Task :: Pictures excluded, please transcribe exactly the lines from the one with "Integrative Health" through the end of the records below, and nothing more.

Supplied material ::
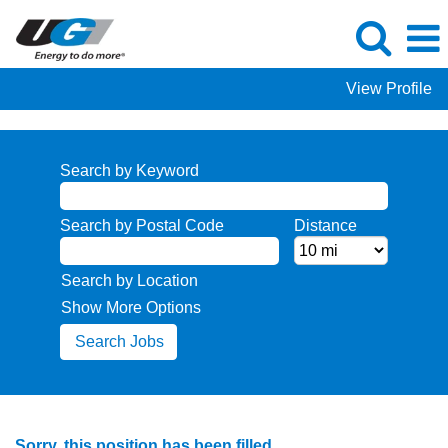
View Profile
Search by Keyword
Search by Postal Code
Distance
Search by Location
Show More Options
Sorry, this position has been filled.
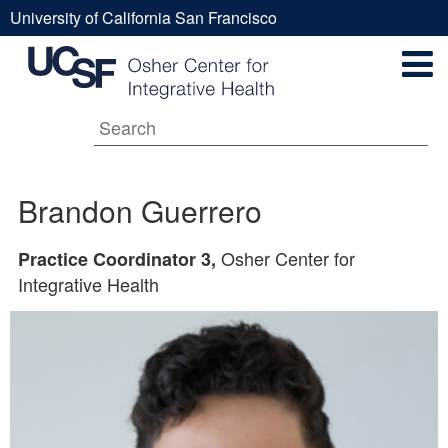
Skip
University of California San Francisco
to
Brandon
UCSF
main
Secondary
content
Universal
Guerrero
Navigation
Menu
Main
Brandon Guerrero
navigation
Osher Center for
Practice Coordinator 3,
Integrative Health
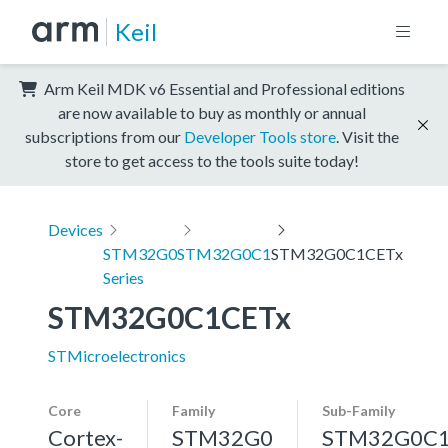
Keil
Arm Keil MDK v6 Essential and Professional editions
are now available to buy as monthly or annual
subscriptions from our
Developer Tools store
. Visit the
store to get access to the tools suite today!
Devices
STM32G0
STM32G0C1
STM32G0C1CETx
Series
STM32G0C1CETx
STMicroelectronics
Core
Family
Sub-Family
Cortex-
STM32G0
STM32G0C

Result for this task ::
Integrative Health
Keil
Arm Keil MDK v6 Essential and Professional editions
are now available to buy as monthly or annual
subscriptions from our
Developer Tools store
. Visit the
store to get access to the tools suite today!
Devices
STM32G0
STM32G0C1
STM32G0C1CETx
Series
STM32G0C1CETx
STMicroelectronics
Core
Family
Sub-Family
Cortex-
STM32G0
STM32G0C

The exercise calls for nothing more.